Pubblicato da bajraktari su 12 Ottobre 2009

Se la madre si fa male mentre aiuta il figlio a scendere dallo scivolo sussiste la responsabilità per custodia ex articolo 2051 c.c. del comune; tutto ciò anche se la stessa ha “fatto un uso scorretto, salendo in senso inverso alla struttura”.

Il comune ha l’obbligo di risarcire il danno, in caso di infortunio avvenuto in un parco giochi, a meno che non riesca a dimostrare un utilizzo imprevedibile delle attrezzature, sia quando l’infortunato è un minore e sia quando a farsi male è un genitore.

Per sollevarsi dalla responsabilità ex articolo 2051 c.c., infatti, non è sufficiente che il comune provi la buona manutenzione delle strutture presenti nel parco giochi e l’uso improprio delle stesse, ma deve, altresì, dimostrare che tale utilizzazione è stata assolutamente inusuale, da parte sia dei minori che dei genitori (o delle persone adulte con essi presenti) e, di conseguenza, assolutamente imprevedibile.

Esonero della responsabilità

Per escludere la responsabilità da cosa in custodia a norma dell’art. 2051 cod. civ. il custode ha l’onere di provare che l’evento è stato cagionato da fatto estraneo ad essa, che può dipendere anche dalla condotta colpevole di un terzo o della stessa vittima (c.d. fortuito incidentale), del tutto eccezionale, secondo il principio della regolarità e probabilità causale in quelle circostanze di tempo e di luogo, sì da essere imprevedibile, e perciò inevitabile.

Pertanto, al fine della esclusione della responsabilità da cosa in custodia, il custode ha l’onere di provare che l’evento dannoso è stato causato da un fatto estraneo assolutamente fortuito e imprevedibile.

Nella sentenza in commento era stata assolta un’amministrazione pubblica da responsabilità in caso di infortunio, sia in primo che in secondo grado, ma la Corte di Cassazione ha stabilito e ribadito che è sempre onere del custode mettere al sicuro i soggetti che interagiscono con le cose che si hanno in affidamento.

La responsabilità prevista dall’articolo 2051 c.c. ha natura squisitamente oggettiva -non rileva la colpa nella custodia, ma rileva il rischio da custodia- essendo il comportamento del custode del tutto estraneo alla fattispecie regolata dalla norma.

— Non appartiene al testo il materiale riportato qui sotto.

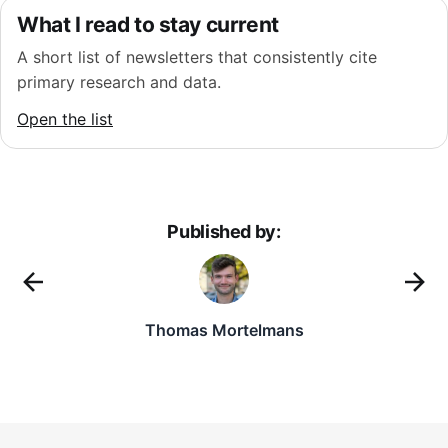
What I read to stay current
A short list of newsletters that consistently cite
primary research and data.
Open the list
Published by:
Thomas Mortelmans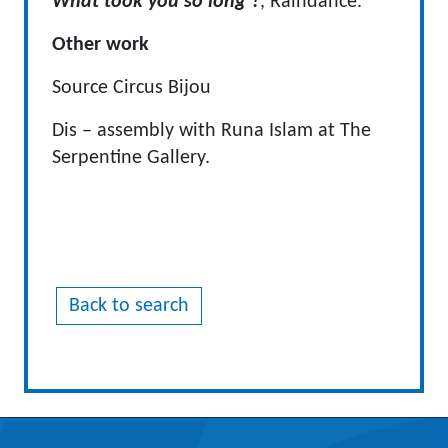
What took you so long ?
, Raindance.
Other work
Source Circus Bijou
Dis – assembly with Runa Islam at The
Serpentine Gallery.
Back to search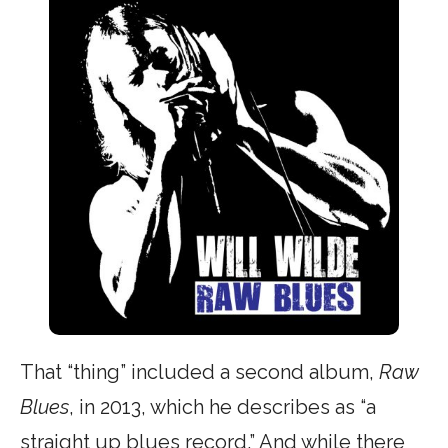
That “thing” included a second album,
Raw
Blues
, in 2013, which he describes as “a
straight up blues record.” And while there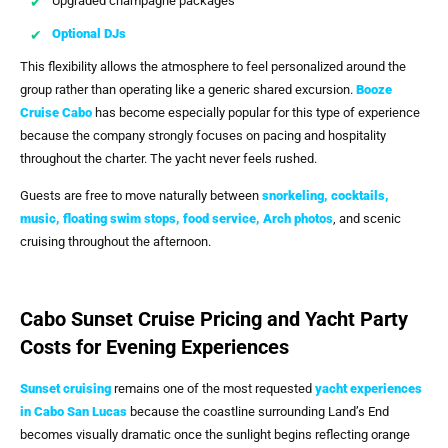
Upgraded champagne packages
Optional DJs
This flexibility allows the atmosphere to feel personalized around the
group rather than operating like a generic shared excursion.
Booze
Cruise Cabo
has become especially popular for this type of experience
because the company strongly focuses on pacing and hospitality
throughout the charter. The yacht never feels rushed.
Guests are free to move naturally between
snorkeling, cocktails,
music, floating swim stops, food service,
Arch photos
, and scenic
cruising throughout the afternoon.
Cabo Sunset Cruise Pricing and Yacht Party
Costs for Evening Experiences
Sunset cruising
remains one of the most requested
yacht experiences
in Cabo San Lucas
because the coastline surrounding Land’s End
becomes visually dramatic once the sunlight begins reflecting orange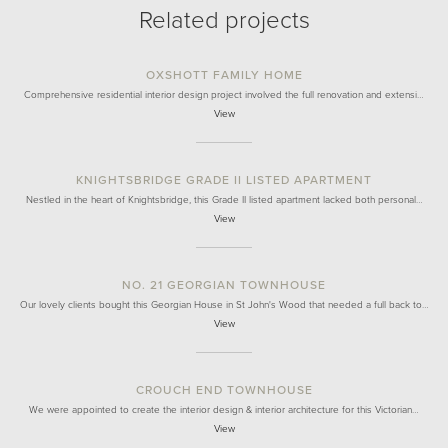
Related projects
OXSHOTT FAMILY HOME
Comprehensive residential interior design project involved the full renovation and extensi…
View
KNIGHTSBRIDGE GRADE II LISTED APARTMENT
Nestled in the heart of Knightsbridge, this Grade II listed apartment lacked both personal…
View
NO. 21 GEORGIAN TOWNHOUSE
Our lovely clients bought this Georgian House in St John's Wood that needed a full back to…
View
CROUCH END TOWNHOUSE
We were appointed to create the interior design & interior architecture for this Victorian…
View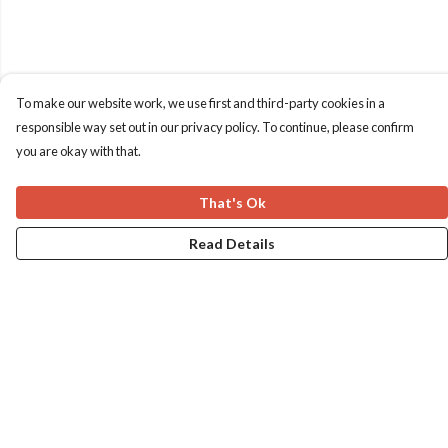
To make our website work, we use first and third-party cookies in a
responsible way set out in our privacy policy. To continue, please confirm
you are okay with that.
That's Ok
Read Details
Menu
Home
Apres Baize
The Classics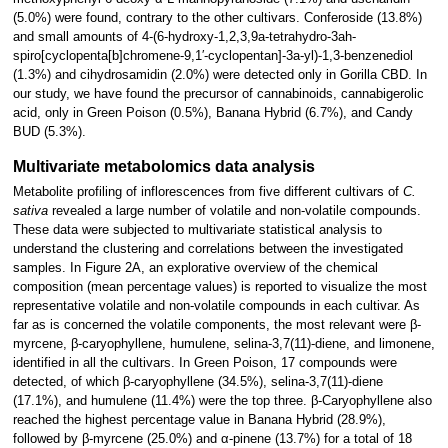
(5.0%) were found, contrary to the other cultivars. Conferoside (13.8%)
and small amounts of 4-(6-hydroxy-1,2,3,9a-tetrahydro-3ah-
spiro[cyclopenta[b]chromene-9,1′-cyclopentan]-3a-yl)-1,3-benzenediol
(1.3%) and cihydrosamidin (2.0%) were detected only in Gorilla CBD. In
our study, we have found the precursor of cannabinoids, cannabigerolic
acid, only in Green Poison (0.5%), Banana Hybrid (6.7%), and Candy
BUD (5.3%).
Multivariate metabolomics data analysis
Metabolite profiling of inflorescences from five different cultivars of
C.
sativa
revealed a large number of volatile and non-volatile compounds.
These data were subjected to multivariate statistical analysis to
understand the clustering and correlations between the investigated
samples. In Figure 2A, an explorative overview of the chemical
composition (mean percentage values) is reported to visualize the most
representative volatile and non-volatile compounds in each cultivar. As
far as is concerned the volatile components, the most relevant were β-
myrcene, β-caryophyllene, humulene, selina-3,7(11)-diene, and limonene,
identified in all the cultivars. In Green Poison, 17 compounds were
detected, of which β-caryophyllene (34.5%), selina-3,7(11)-diene
(17.1%), and humulene (11.4%) were the top three. β-Caryophyllene also
reached the highest percentage value in Banana Hybrid (28.9%),
followed by β-myrcene (25.0%) and α-pinene (13.7%) for a total of 18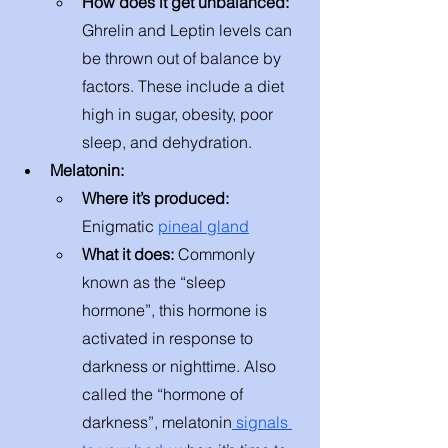
How does it get unbalanced: 
Ghrelin and Leptin levels can 
be thrown out of balance by 
factors. These include a diet 
high in sugar, obesity, poor 
sleep, and dehydration.
Melatonin:
Where it’s produced: 
Enigmatic 
pineal gland
What it does: 
Commonly 
known as the “sleep 
hormone”, this hormone is 
activated in response to 
darkness or nighttime. Also 
called the “hormone of 
darkness”, melatonin
 signals 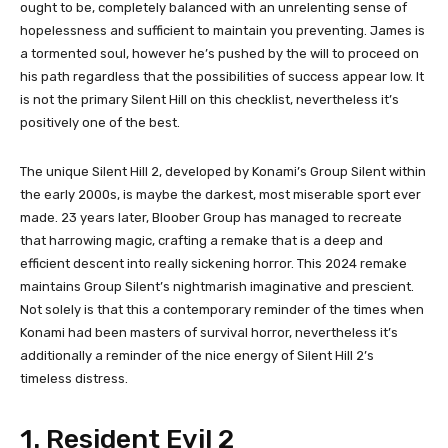
ought to be, completely balanced with an unrelenting sense of
hopelessness and sufficient to maintain you preventing. James is
a tormented soul, however he’s pushed by the will to proceed on
his path regardless that the possibilities of success appear low. It
is not the primary Silent Hill on this checklist, nevertheless it’s
positively one of the best.
The unique Silent Hill 2, developed by Konami’s Group Silent within
the early 2000s, is maybe the darkest, most miserable sport ever
made. 23 years later, Bloober Group has managed to recreate
that harrowing magic, crafting a remake that is a deep and
efficient descent into really sickening horror. This 2024 remake
maintains Group Silent’s nightmarish imaginative and prescient.
Not solely is that this a contemporary reminder of the times when
Konami had been masters of survival horror, nevertheless it’s
additionally a reminder of the nice energy of Silent Hill 2’s
timeless distress.
1. Resident Evil 2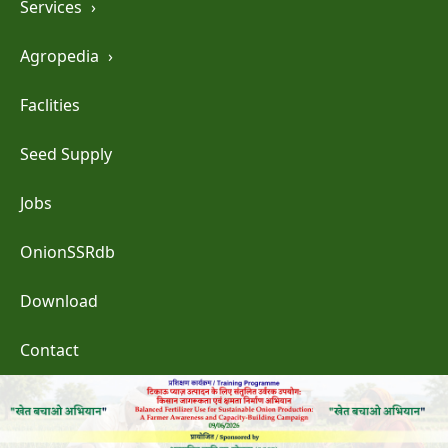
Services
›
Agropedia
›
Faclities
Seed Supply
Jobs
OnionSSRdb
Download
Contact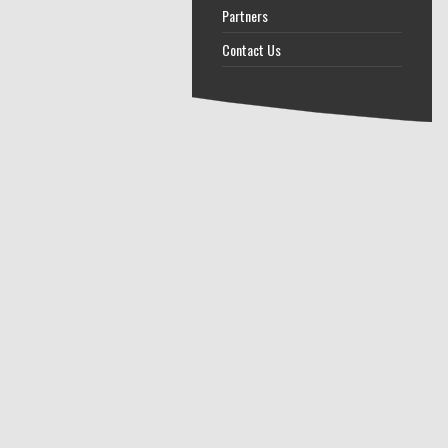
Partners
Contact Us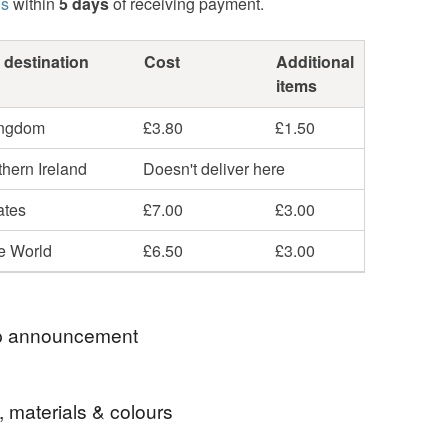
ds
within
5 days
of receiving payment.
 destination
Cost
Additional
items
ingdom
£3.80
£1.50
hern Ireland
Doesn't deliver here
ates
£7.00
£3.00
he World
£6.50
£3.00
 announcement
l, unique handmade cards and keepsakes. Most
, materials & colours
 handmade to order and can be personalised.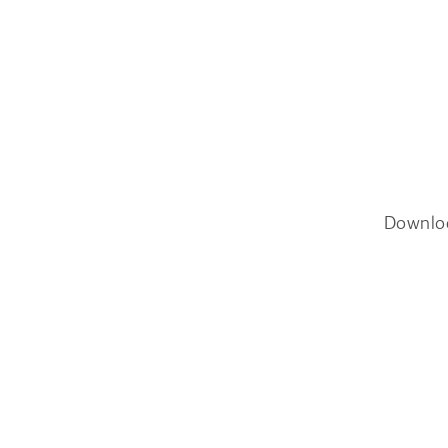
Downlo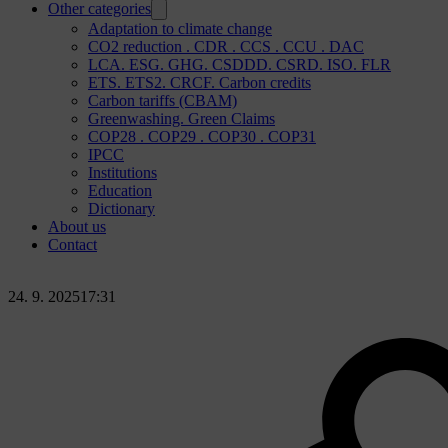
Other categories
Adaptation to climate change
CO2 reduction . CDR . CCS . CCU . DAC
LCA. ESG. GHG. CSDDD. CSRD. ISO. FLR
ETS. ETS2. CRCF. Carbon credits
Carbon tariffs (CBAM)
Greenwashing. Green Claims
COP28 . COP29 . COP30 . COP31
IPCC
Institutions
Education
Dictionary
About us
Contact
24. 9. 2025
17:31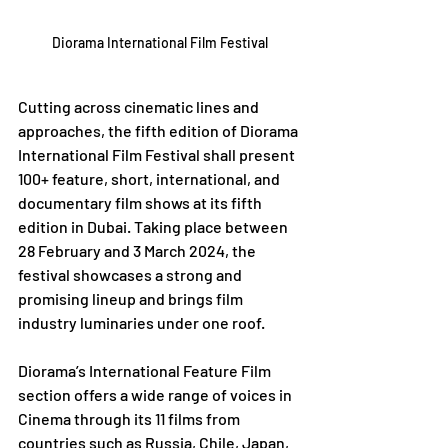
Diorama International Film Festival
Cutting across cinematic lines and 
approaches, the fifth edition of Diorama 
International Film Festival shall present 
100+ feature, short, international, and 
documentary film shows at its fifth 
edition in Dubai. Taking place between 
28 February and 3 March 2024, the 
festival showcases a strong and 
promising lineup and brings film 
industry luminaries under one roof.
Diorama’s International Feature Film 
section offers a wide range of voices in 
Cinema through its 11 films from 
countries such as Russia, Chile, Japan, 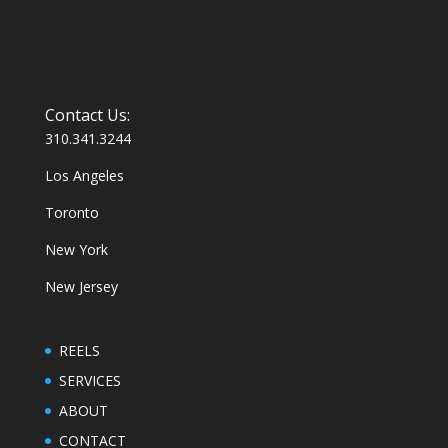
Contact Us:
310.341.3244
Los Angeles
Toronto
New York
New Jersey
REELS
SERVICES
ABOUT
CONTACT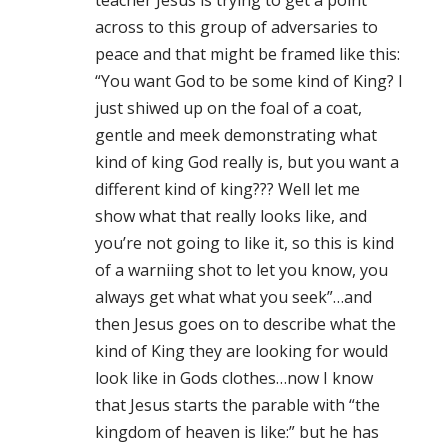
teacher Jesus is trying to get a point
across to this group of adversaries to
peace and that might be framed like this:
“You want God to be some kind of King? I
just shiwed up on the foal of a coat,
gentle and meek demonstrating what
kind of king God really is, but you want a
different kind of king??? Well let me
show what that really looks like, and
you’re not going to like it, so this is kind
of a warniing shot to let you know, you
always get what what you seek”…and
then Jesus goes on to describe what the
kind of King they are looking for would
look like in Gods clothes…now I know
that Jesus starts the parable with “the
kingdom of heaven is like:” but he has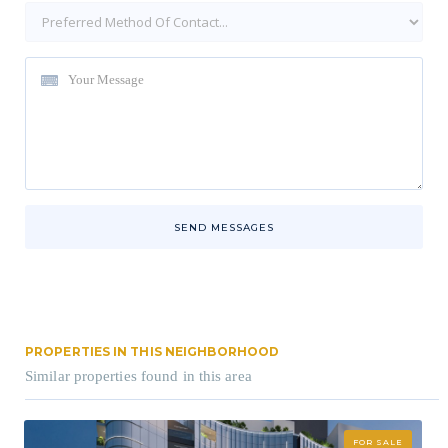
SEND MESSAGES
PROPERTIES IN THIS NEIGHBORHOOD
Similar properties found in this area
FOR SALE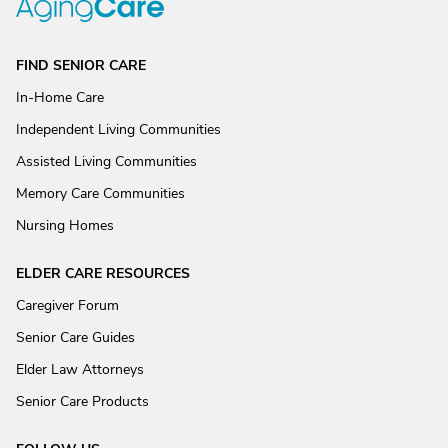
FIND SENIOR CARE
In-Home Care
Independent Living Communities
Assisted Living Communities
Memory Care Communities
Nursing Homes
ELDER CARE RESOURCES
Caregiver Forum
Senior Care Guides
Elder Law Attorneys
Senior Care Products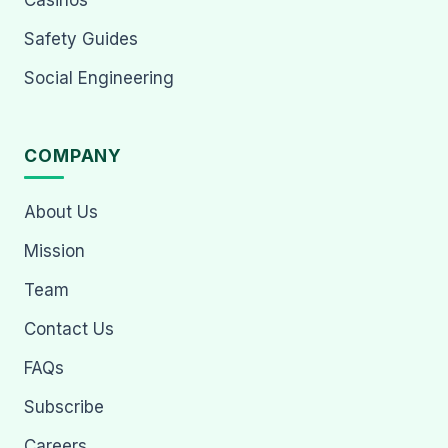
Casinos
Safety Guides
Social Engineering
COMPANY
About Us
Mission
Team
Contact Us
FAQs
Subscribe
Careers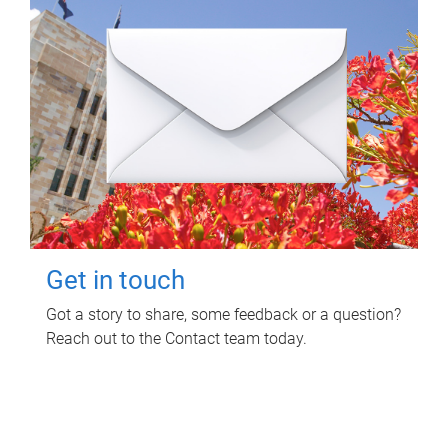
Get in touch
Got a story to share, some feedback or a question?
Reach out to the Contact team today.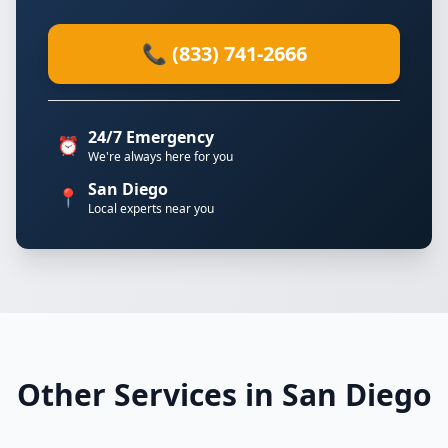
📞 (833) 741-2666
24/7 Emergency
⏰
We're always here for you
San Diego
📍
Local experts near you
Other Services in San Diego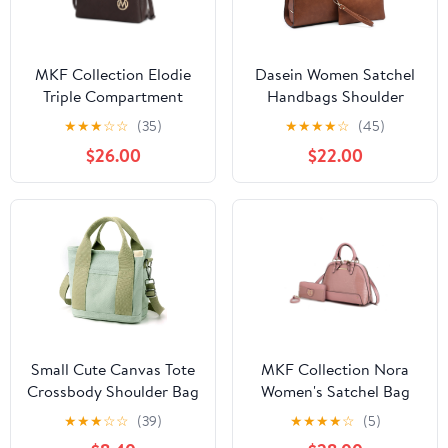
MKF Collection Elodie
Dasein Women Satchel
Triple Compartment
Handbags Shoulder
Women's Tote Bag,
Purses Totes Top Handle
★
★
★
☆
☆
(35)
★
★
★
★
☆
(45)
Stylish Shoulder Purse
Bags With Matching
$26.00
$22.00
Handbag by Mia K -
Wallet
Coffee
Small Cute Canvas Tote
MKF Collection Nora
Crossbody Shoulder Bag
Women's Satchel Bag
Multiple Pockets Mini
With Wristlet Wallet,
★
★
★
☆
☆
(39)
★
★
★
★
☆
(5)
Casual Satchel Hobo
Croco Vegan Leather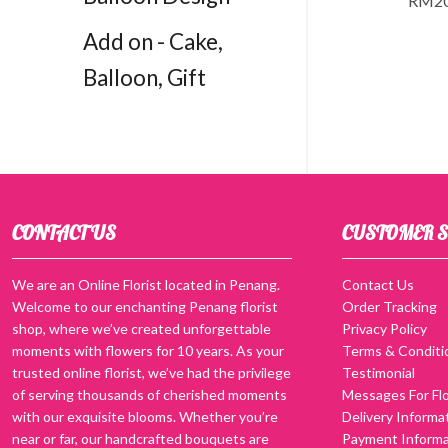
RM
2
Add on - Cake,
Balloon, Gift
CONTACT US
CUSTOMER S
We are an Online Florist located in Penang.
Contact Us
Welcome to our enchanting Penang florist
Order Tracking
shop, where we’ve created unforgettable
Privacy Policy
moments with flowers for 10 years. As your
Terms & Conditi
trusted online florist, we’ve had the privilege
Testimonial
of serving thousands of cherished moments
Messages For Flo
with our exquisite blooms. Whether you’re
Delivery Informa
near or far, our handcrafted bouquets are
Payment Informa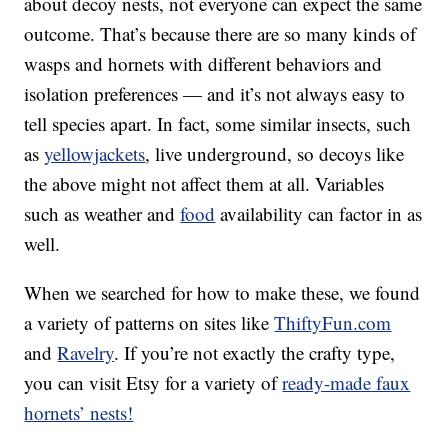
about decoy nests, not everyone can expect the same
outcome. That’s because there are so many kinds of
wasps and hornets with different behaviors and
isolation preferences — and it’s not always easy to
tell species apart. In fact, some similar insects, such
as
yellowjackets
, live underground, so decoys like
the above might not affect them at all. Variables
such as weather and
food
availability can factor in as
well.
When we searched for how to make these, we found
a variety of patterns on sites like
ThiftyFun.com
and
Ravelry
. If you’re not exactly the crafty type,
you can visit Etsy for a variety of
ready-made faux
hornets’ nests!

Sicchè il custode risponde dei danni prodotti dalla cosa non perché ha assunto un comportamento poco diligente, ma più semplicemente per la particolare posizione in cui si trova rispetto alla cosa danneggiante, e quindi secondo una logica che è propria della responsabilità oggettiva.

Precedenti giurisprudenziali

Non un qualsiasi uso improprio o anomalo della cosa in custodia rispetto alla sua destinazione funzionale configura il caso fortuito, perché se invece la condotta concorrente del terzo nella causazione dell’evento non è assolutamente imprevedibile ex ante, persiste il nesso di causalità con la cosa e la sua funzione (Cass. 2563/2007), salva la limitazione del risarcimento del danno per gli effetti dell’art. 1227 cod. civ., da valutare dal giudice di merito (Cass. 11227/2008).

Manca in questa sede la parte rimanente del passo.